Abstract

Objective: Although the tenofovir alafenamide/emtricitabine/bictegravir (TAF/FTC/BIC) regimen is recommended in national and international guidelines for changing treatment in treatment-experienced patients living with HIV (PLwHIV), there are limited real-life data reported in Türkiye. We aimed to evaluate the changes in virological and immunological indicators, renal functions, and lipid profiles in the follow-up of patients who switched to TAF/FTC/BIC.

Methods: The study included treatment-experienced PLwHIV aged 18 years or older who were followed at the infectious diseases outpatient clinic between January 2020 and December 2021. Follow-up parameters before and after switching to TAF/FTC/BIC were evaluated retrospectively.

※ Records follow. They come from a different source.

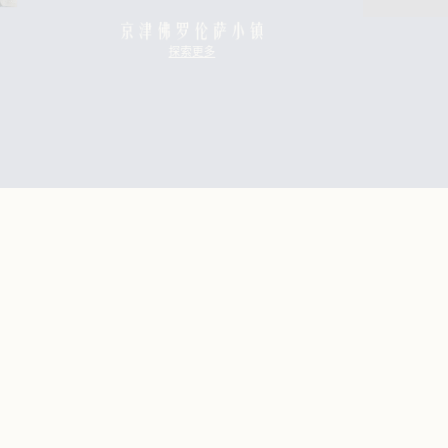
伦萨小镇
探索更多
更多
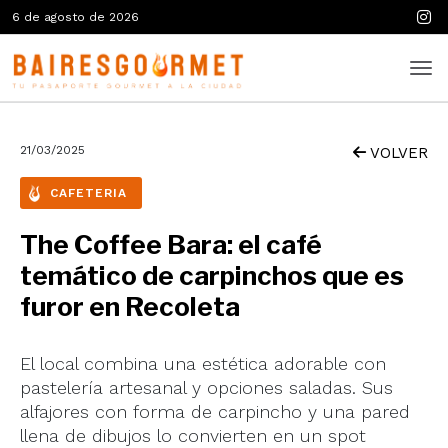
6 de agosto de 2026
21/03/2025
VOLVER
CAFETERIA
The Coffee Bara: el café
temático de carpinchos que es
furor en Recoleta
El local combina una estética adorable con
pastelería artesanal y opciones saladas. Sus
alfajores con forma de carpincho y una pared
llena de dibujos lo convierten en un spot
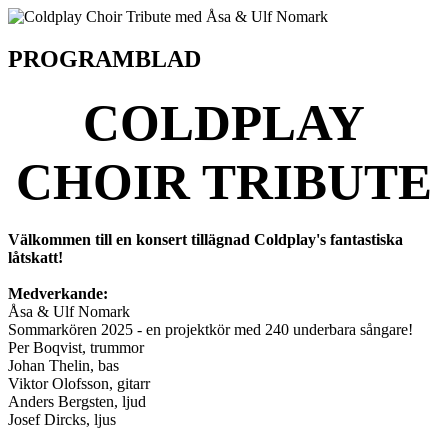
PROGRAMBLAD
COLDPLAY
CHOIR TRIBUTE
Välkommen till en konsert tillägnad Coldplay's fantastiska
låtskatt!
Medverkande:
Åsa & Ulf Nomark
Sommarkören 2025 - en projektkör med 240 underbara sångare!
Per Boqvist, trummor
Johan Thelin, bas
Viktor Olofsson, gitarr
Anders Bergsten, ljud
Josef Dircks, ljus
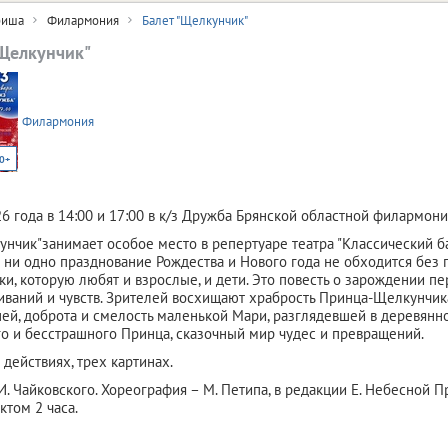
иша
Филармония
Балет "Щелкунчик"
"Щелкунчик"
Филармония
0+
26 года в 14:00 и 17:00 в к/з Дружба Брянской областной филармони
унчик"занимает особое место в репертуаре театра "Классический ба
 ни одно празднование Рождества и Нового года не обходится без 
ки, которую любят и взрослые, и дети. Это повесть о зарождении п
ваний и чувств. Зрителей восхищают храбрость Принца-Щелкунчик
й, доброта и смелость маленькой Мари, разглядевшей в деревянн
о и бесстрашного Принца, сказочный мир чудес и превращений.
 действиях, трех картинах.
И. Чайковского. Хореография – М. Петипа, в редакции Е. Небесной 
ктом 2 часа.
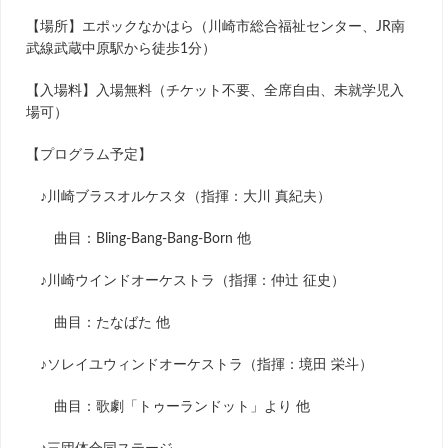
【場所】エポックなかはら（川崎市総合福祉センター、JR南
武線武蔵中原駅から徒歩1分）
【入場料】入場無料（チケット不要、全席自由、未就学児入
場可）
【プログラム予定】
♪川崎ブラスオルケスタ（指揮：大川 真紀夫）
曲目：Bling-Bang-Bang-Born 他
♪川崎ウインドオーケストラ（指揮：仲辻 征史）
曲目：たなばた 他
♪ソレイユウィンドオーケストラ（指揮：境田 栄斗）
曲目：歌劇「トゥーランドット」より 他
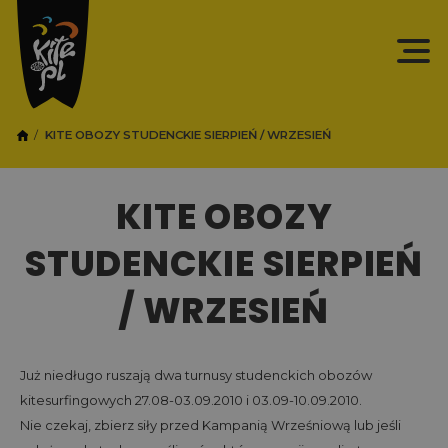
KITE OBOZY STUDENCKIE SIERPIEŃ / WRZESIEŃ
KITE OBOZY
STUDENCKIE SIERPIEŃ
/ WRZESIEŃ
Już niedługo ruszają dwa turnusy studenckich obozów
kitesurfingowych 27.08-03.09.2010 i 03.09-10.09.2010.
Nie czekaj, zbierz siły przed Kampanią Wrześniową lub jeśli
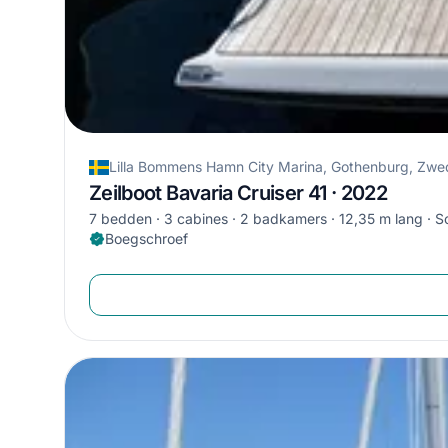
Lilla Bommens Hamn City Marina, Gothenburg, Zw
Zeilboot Bavaria Cruiser 41 · 2022
7 bedden
3 cabines
2 badkamers
12,35 m lang
S
Boegschroef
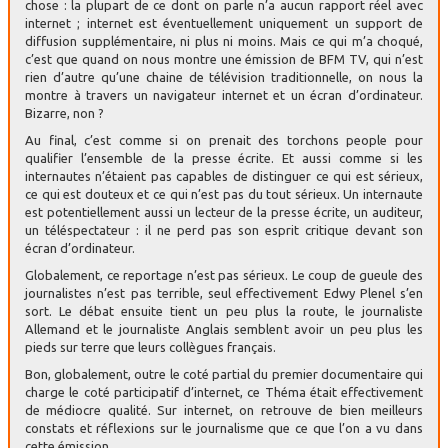
chose : la plupart de ce dont on parle n’a aucun rapport réel avec
internet ; internet est éventuellement uniquement un support de
diffusion supplémentaire, ni plus ni moins. Mais ce qui m’a choqué,
c’est que quand on nous montre une émission de BFM TV, qui n’est
rien d’autre qu’une chaine de télévision traditionnelle, on nous la
montre à travers un navigateur internet et un écran d’ordinateur.
Bizarre, non ?
Au final, c’est comme si on prenait des torchons people pour
qualifier l’ensemble de la presse écrite. Et aussi comme si les
internautes n’étaient pas capables de distinguer ce qui est sérieux,
ce qui est douteux et ce qui n’est pas du tout sérieux. Un internaute
est potentiellement aussi un lecteur de la presse écrite, un auditeur,
un téléspectateur : il ne perd pas son esprit critique devant son
écran d’ordinateur.
Globalement, ce reportage n’est pas sérieux. Le coup de gueule des
journalistes n’est pas terrible, seul effectivement Edwy Plenel s’en
sort. Le débat ensuite tient un peu plus la route, le journaliste
Allemand et le journaliste Anglais semblent avoir un peu plus les
pieds sur terre que leurs collègues français.
Bon, globalement, outre le coté partial du premier documentaire qui
charge le coté participatif d’internet, ce Théma était effectivement
de médiocre qualité. Sur internet, on retrouve de bien meilleurs
constats et réflexions sur le journalisme que ce que l’on a vu dans
cette émission.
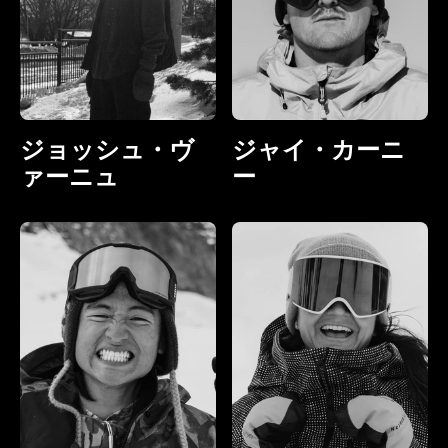
ジョッシュ・ヴ
ジャイ・カーニ
ァーニュ
ー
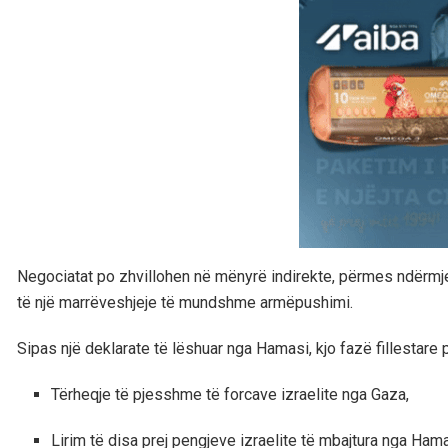
Negociatat po zhvillohen në mënyrë indirekte, përmes ndërmj
të një marrëveshjeje të mundshme armëpushimi.
Sipas një deklarate të lëshuar nga Hamasi, kjo fazë fillestare 
Tërheqje të pjesshme të forcave izraelite nga Gaza,
Lirim të disa prej pengjeve izraelite të mbajtura nga Hama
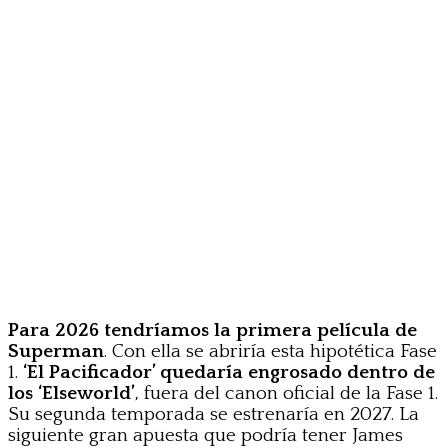
Para 2026 tendríamos la primera película de
Superman
. Con ella se abriría esta hipotética Fase
1.
‘El Pacificador’ quedaría engrosado dentro de
los ‘Elseworld’
, fuera del canon oficial de la Fase 1.
Su segunda temporada se estrenaría en 2027. La
siguiente gran apuesta que podría tener James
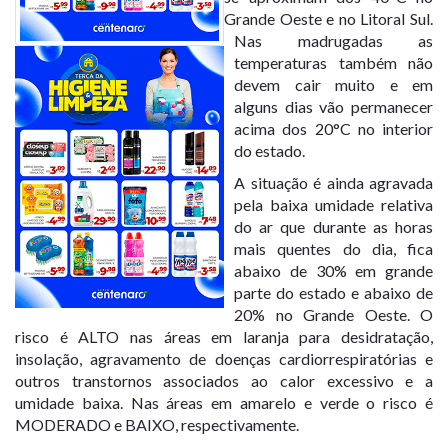
Grande Oeste e no Litoral Sul.
Nas madrugadas as
temperaturas também não
devem cair muito e em
alguns dias vão permanecer
acima dos 20°C no interior
do estado.
A situação é ainda agravada
pela baixa umidade relativa
do ar que durante as horas
mais quentes do dia, fica
abaixo de 30% em grande
parte do estado e abaixo de
20% no Grande Oeste. O
risco é ALTO nas áreas em laranja para desidratação,
insolação, agravamento de doenças cardiorrespiratórias e
outros transtornos associados ao calor excessivo e a
umidade baixa. Nas áreas em amarelo e verde o risco é
MODERADO e BAIXO, respectivamente.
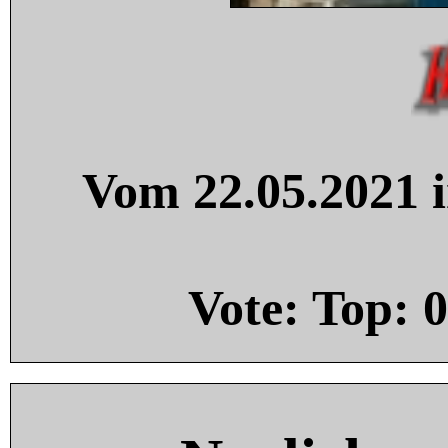
Vom 22.05.2021 i
Vote: Top:
0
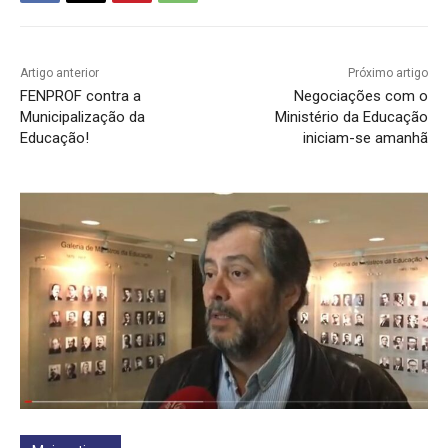
Artigo anterior
Próximo artigo
FENPROF contra a
Negociações com o
Municipalização da
Ministério da Educação
Educação!
iniciam-se amanhã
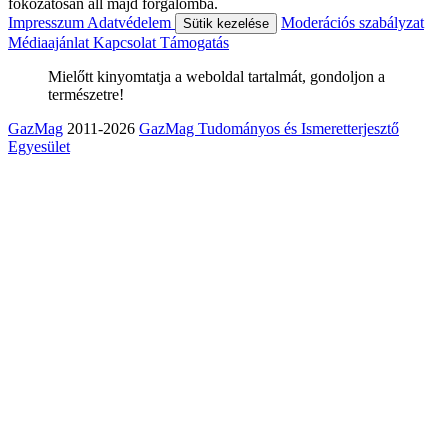
fokozatosan áll majd forgalomba.
Impresszum
Adatvédelem
Moderációs szabályzat
Sütik kezelése
Médiaajánlat
Kapcsolat
Támogatás
Mielőtt kinyomtatja a weboldal tartalmát, gondoljon a
természetre!
GazMag
2011-2026
GazMag Tudományos és Ismeretterjesztő
Egyesület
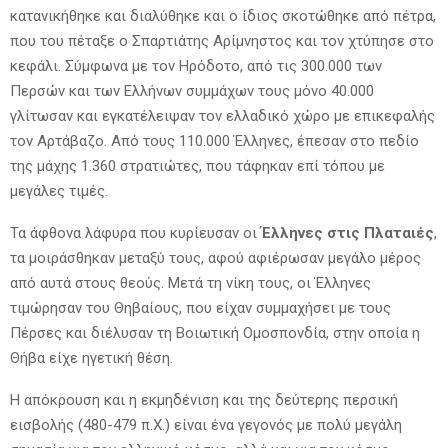
κατανικήθηκε και διαλύθηκε και ο ίδιος σκοτώθηκε από πέτρα,
που του πέταξε ο Σπαρτιάτης Αρίμνηστος και τον χτύπησε στο
κεφάλι. Σύμφωνα με τον Ηρόδοτο, από τις 300.000 των
Περσών και των Ελλήνων συμμάχων τους μόνο 40.000
γλίτωσαν και εγκατέλειψαν τον ελλαδικό χώρο με επικεφαλής
τον Αρτάβαζο. Από τους 110.000 Έλληνες, έπεσαν στο πεδίο
της μάχης 1.360 στρατιώτες, που τάφηκαν επί τόπου με
μεγάλες τιμές.
Τα άφθονα λάφυρα που κυρίευσαν οι
Έλληνες στις Πλαταιές
,
τα μοιράσθηκαν μεταξύ τους, αφού αφιέρωσαν μεγάλο μέρος
από αυτά στους θεούς. Μετά τη νίκη τους, οι Έλληνες
τιμώρησαν του Θηβαίους, που είχαν συμμαχήσει με τους
Πέρσες και διέλυσαν τη Βοιωτική Ομοσπονδία, στην οποία η
Θήβα είχε ηγετική θέση.
Η απόκρουση και η εκμηδένιση και της δεύτερης περσική
εισβολής (480-479 π.Χ.) είναι ένα γεγονός με πολύ μεγάλη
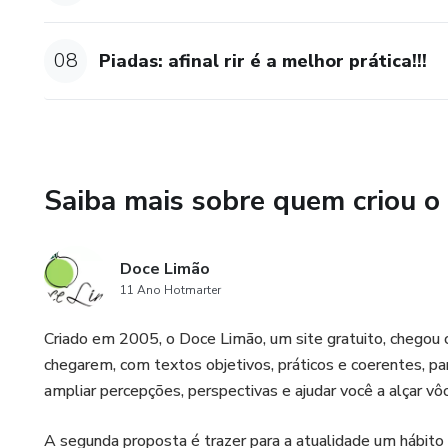
08
Piadas: afinal rir é a melhor prática!!!
Saiba mais sobre quem criou o
Doce Limão
11 Ano Hotmarter
Criado em 2005, o Doce Limão, um site gratuito, chegou 
chegarem, com textos objetivos, práticos e coerentes, pa
ampliar percepções, perspectivas e ajudar você a alçar vô
A segunda proposta é trazer para a atualidade um hábito 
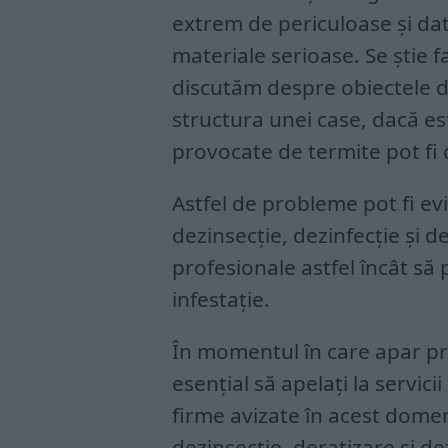
extrem de periculoase și da
materiale serioase. Se știe f
discutăm despre obiectele d
structura unei case, dacă e
provocate de termite pot fi 
Astfel de probleme pot fi evi
dezinsecție, dezinfecție și der
profesionale astfel încât să 
infestație.
În momentul în care apar pr
esențial să apelați la servic
firme avizate în acest domen
dezinsecție, deratizare și de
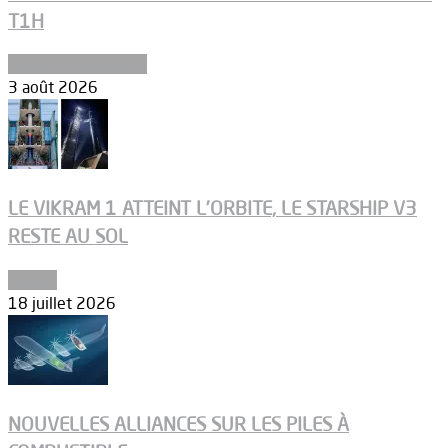
T1H
Ergols et carburants
3 août 2026
LE VIKRAM 1 ATTEINT L’ORBITE, LE STARSHIP V3
RESTE AU SOL
Espace
18 juillet 2026
NOUVELLES ALLIANCES SUR LES PILES À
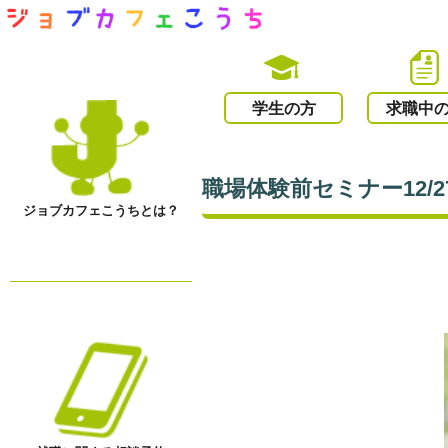
学生の方
求職中
職場体験前セミナー12/
ジョブカフェこうちとは？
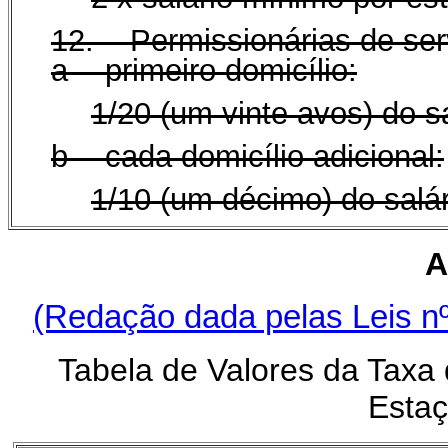
12. Permissionárias de ser
a - primeiro domicílio:
1/20 (um vinte avos) do s
b - cada domicílio adicional:
1/10 (um décimo) do salá
A
(Redação dada pelas Leis nº
Tabela de Valores da Taxa 
Esta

Results: A total of 77 PLwHIV were included. Of those, 71 (92.2%) were male, and the median age was 42 years. The 24th and 48th week median HIV RNA values of patients whose viral loads were measured were 35 (27-77) copies/ml and 34 (24-49) copies/ml, respectively, after switching. We did not detected a significant difference in CD4+T lymphocyte count, CD4+ T lymphocyte percentage, and CD4+/CD8+ ratio when compared with pre-treatment values. Virological suppression was not maintained in 24.7% (n=19/77) of PLwHIV. While “incomplete virological response” was not detected in any patients, 2.6% (n=2/77) had virological rebound, 1.3% (n=1/77) were virological non-responders, 10.4% (n=8/77) had low-level viremia, and 20.8% (n=16/77) had virological blip. Glomerular filtration rate (GFR) (101 ml/min./1.73m² vs. 96 ml/min./1.73m², p=0.05) and total cholesterol level (199 mg/dl vs. 185 mg/dl, p=0.05) decreased at 48th week. In switching from tenofovir alafenamide/emtricitabine/elvitegravir/cobicistat (TAF/FTC/EVG/Cob) to TAF/FTC/BIC, significant decreases were detected in GFR (101 ml/min./1.73m² vs. 95 ml/min./1.73m², p=0.016) and total cholesterol levels (205 mg/dl vs. 182 mg/dl, p<0.001).

Conclusion: Even if virological suppression is achieved before switching, virological suppression may be impaired in patients after switching to TAF/FTC/BIC. Moreover, renal functions should be closely monitored due to the significant decrease in GFR, especially when switching from TAF/FTC/EVG/Cob to TAF/FTC/BIC.